- US Futures, Oil Flat
- US Dollar rises Despite Mnuchin’s “Strong Dollar” Warning
US equity futures were flat, European stocks rose and Asia was mixed after the dollar posted a modest rebound overnight despite Mnuchin’s “strong dollar” comments, while oil was flat and gold fell, as investors focused on President Donald Trump’s plans to boost growth. The pound fell after a U.K. court ruled that Parliament must vote on triggering Brexit.
A rally in the dollar and stocks fueled by the pro-growth agenda that helped Donald Trump win the election lost steam this month as the president has offered scant detail about spending and fiscal easing. Confidence in the U.S. currency may be buoyed when Senate Democrats unveil a $1 trillion infrastructure plan today that will hinge on Trump’s support, the New York Times reported.
Doubts about exactly how much fiscal stimulus might be forthcoming helped Treasuries rally. Yields on 10-year notes eased to 2.39 percent, having enjoyed the steepest single-day drop since Jan. 5 on Monday. “The driver of a shift higher will be optimism that President Trump’s policies deliver more growth,” Juckes said. “If he starts tweeting about fiscal policy instead of trade policy maybe the bond bears can come out of hibernation again.” The dollar continues to trade in lockstep with 10Y TSY yields.

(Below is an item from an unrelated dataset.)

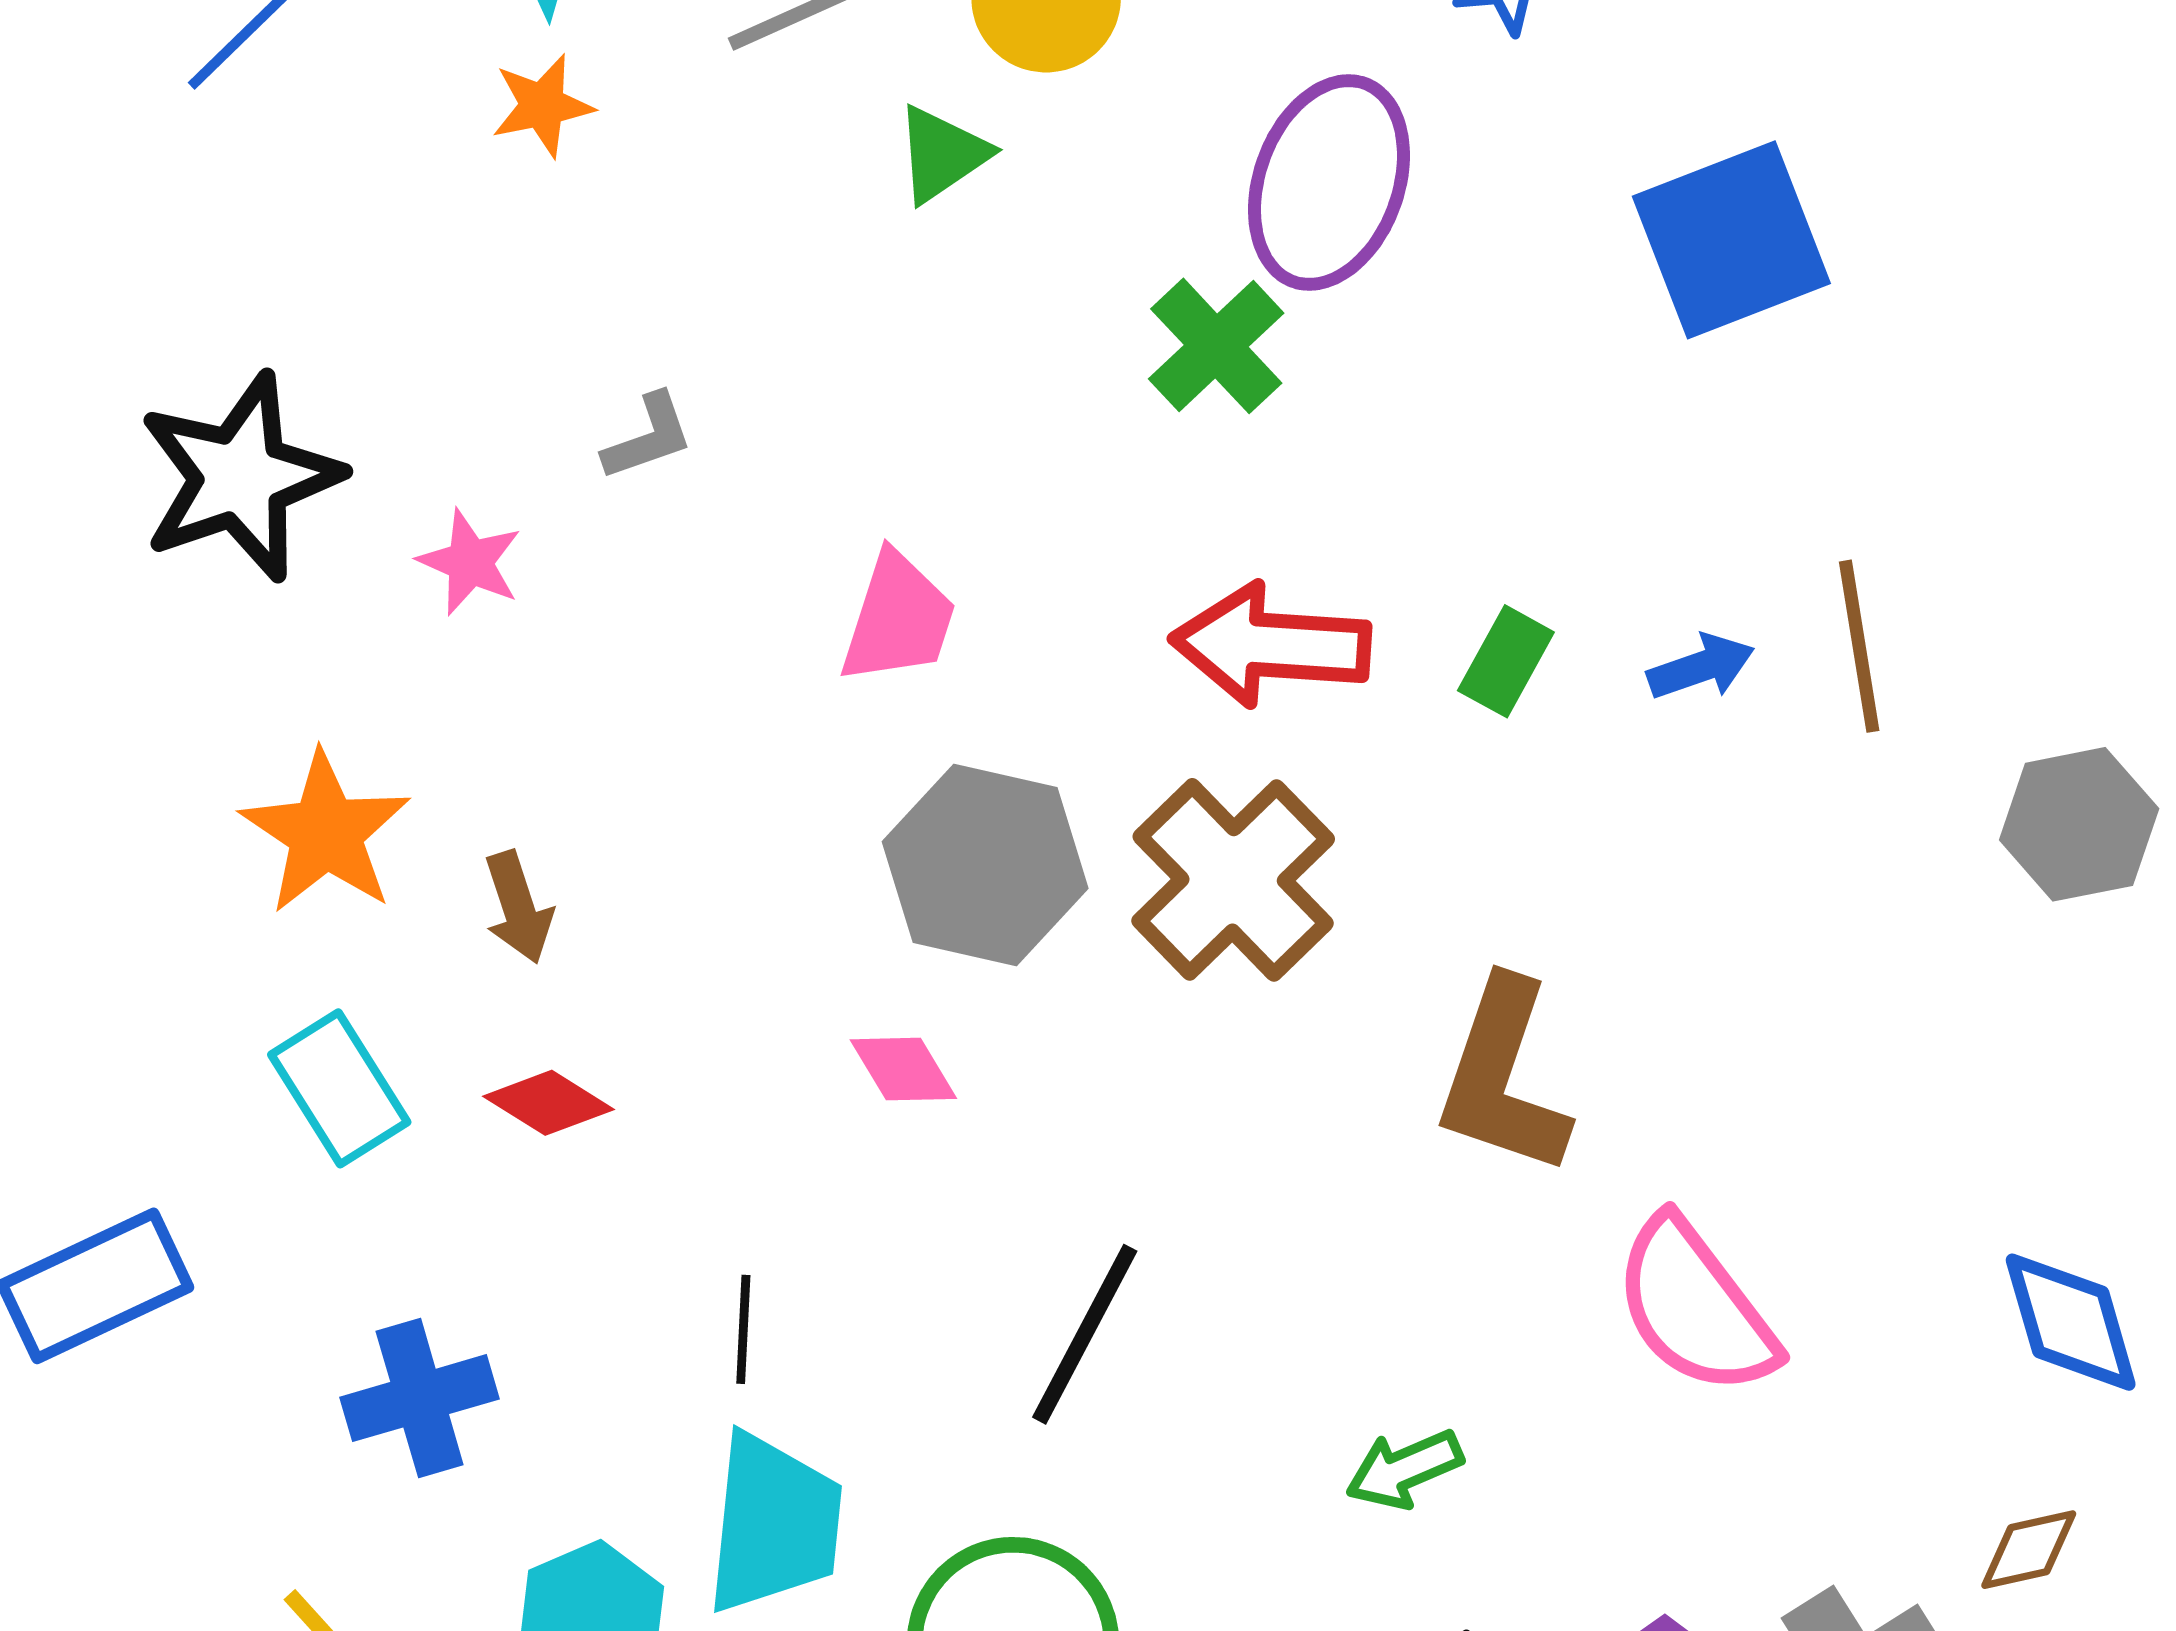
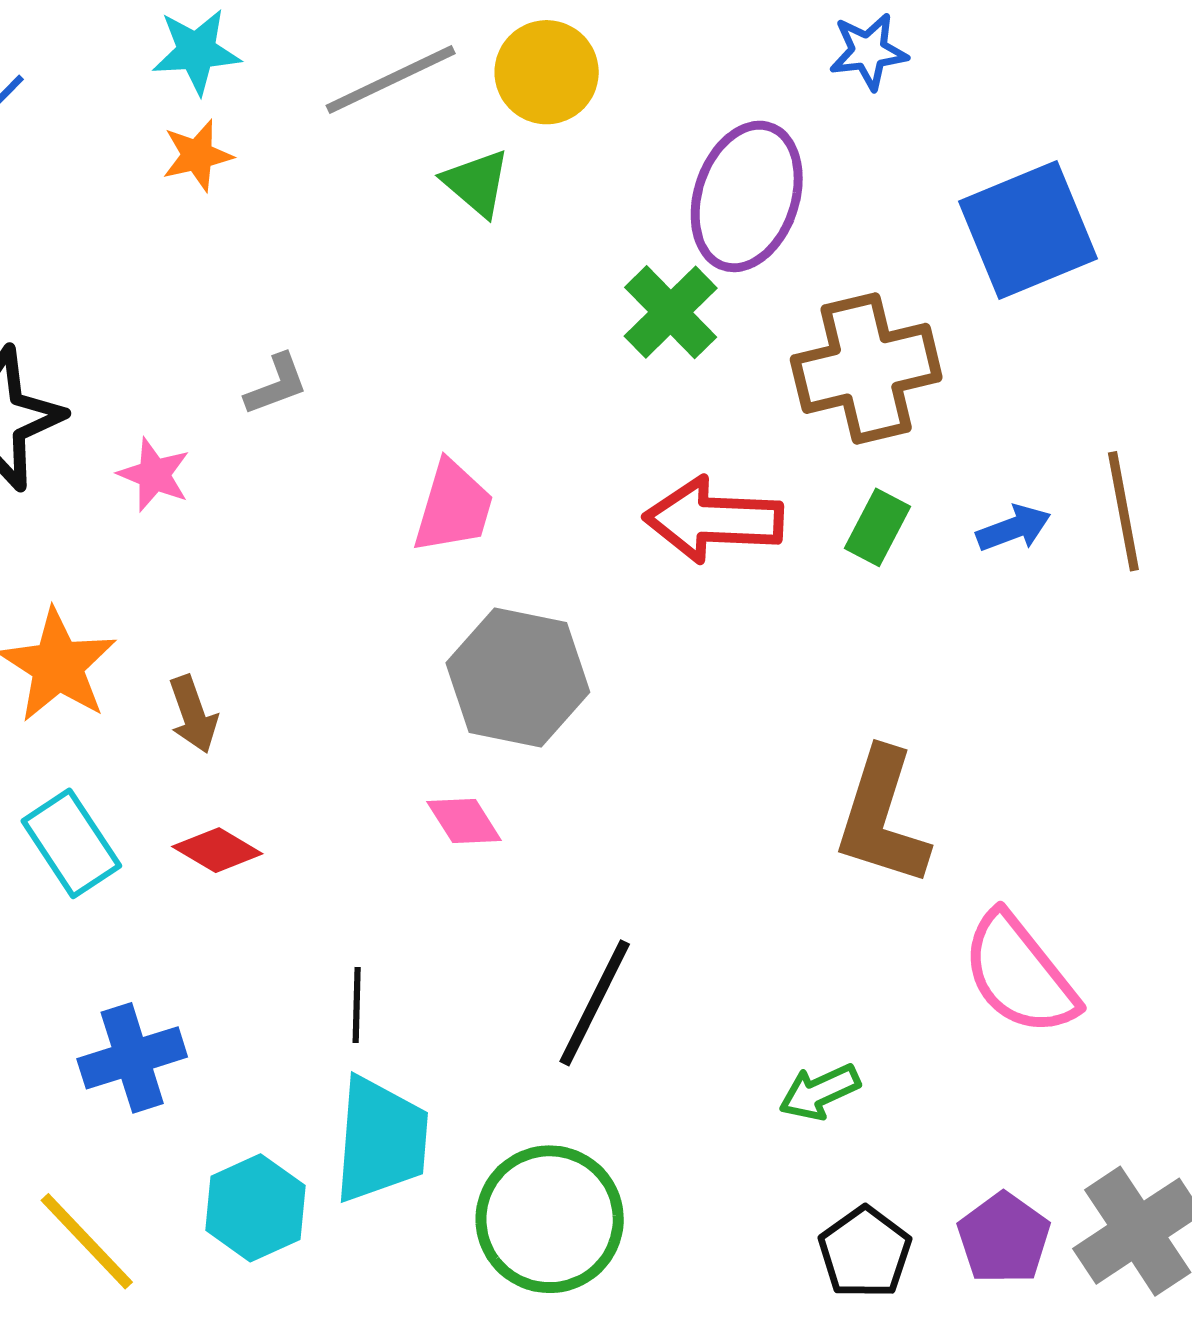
green triangle: (942, 154) -> (477, 183), turned -44
brown cross: (1233, 880) -> (866, 368), moved, turned 32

In Asia, Japan -0.6%. Hong Kong +0.2%. China +0.2%. India +1%.
In Europe, at midday, London +0.2%. Paris +0.1%. Frankfurt +0.2%.
Futures at 6:20, Dow +0.1%. S&P flat. Nasdaq flat. Crude flat at $52.75. Gold -0.3% to $1212.20.
Ten-year Treasury Yield +3 bps to 2.43%
Monday’s Key Earnings
- Business activity in eurozone eased slightly in January according to Markit’s flash composite PMI, which fell to 54.3 from 54.4 in December. Nonetheless the reading was one of the highest over the past five-and-a-half years. It “signals respectable quarterly GDP growth of 0.4% with a broad-based expansion across both manufacturing and services,” said Chris Williamson, chief economist at IHS Markit.
- It was a busy first day for President Trump. Here are some of the highlights: Withdrew from TPP, promised to renegotiate NAFTA, placed a hiring freeze on federal employees, discussed slashing business regulations by 75%, reinstated the Mexico City policy and vowed to stop the seizure of South China Sea islands. Trump will have breakfast today with the heads of GM, Ford (NYSE:F) and Fiat Chrysler (NYSE:FCAU), as he pressures the Big Three carmakers to boost U.S. employment.
- Australia has called for the Trans-Pacific Partnership to go ahead without the U.S. following President Trump’s withdrawal from the 12-nation trade agreement. China’s foreign ministry declined to say whether Beijing would consider any invitation to join the TPP, but a spokesperson instead cited rival trade pacts, saying that Regional Comprehensive Economic Partnership “should be concluded at an early date.”
- “The Japanese manufacturing sector started the New Year on a strong footing,” said IHS Markit economist Amy Brownbill, suggesting that overseas demand is not as weak as some business leaders had feared. The Markit/Nikkei Japan Flash Manufacturing PMI rose to a seasonally adjusted 52.8 in January from a final 52.4 in the previous month, expanding at its fastest pace in almost three years.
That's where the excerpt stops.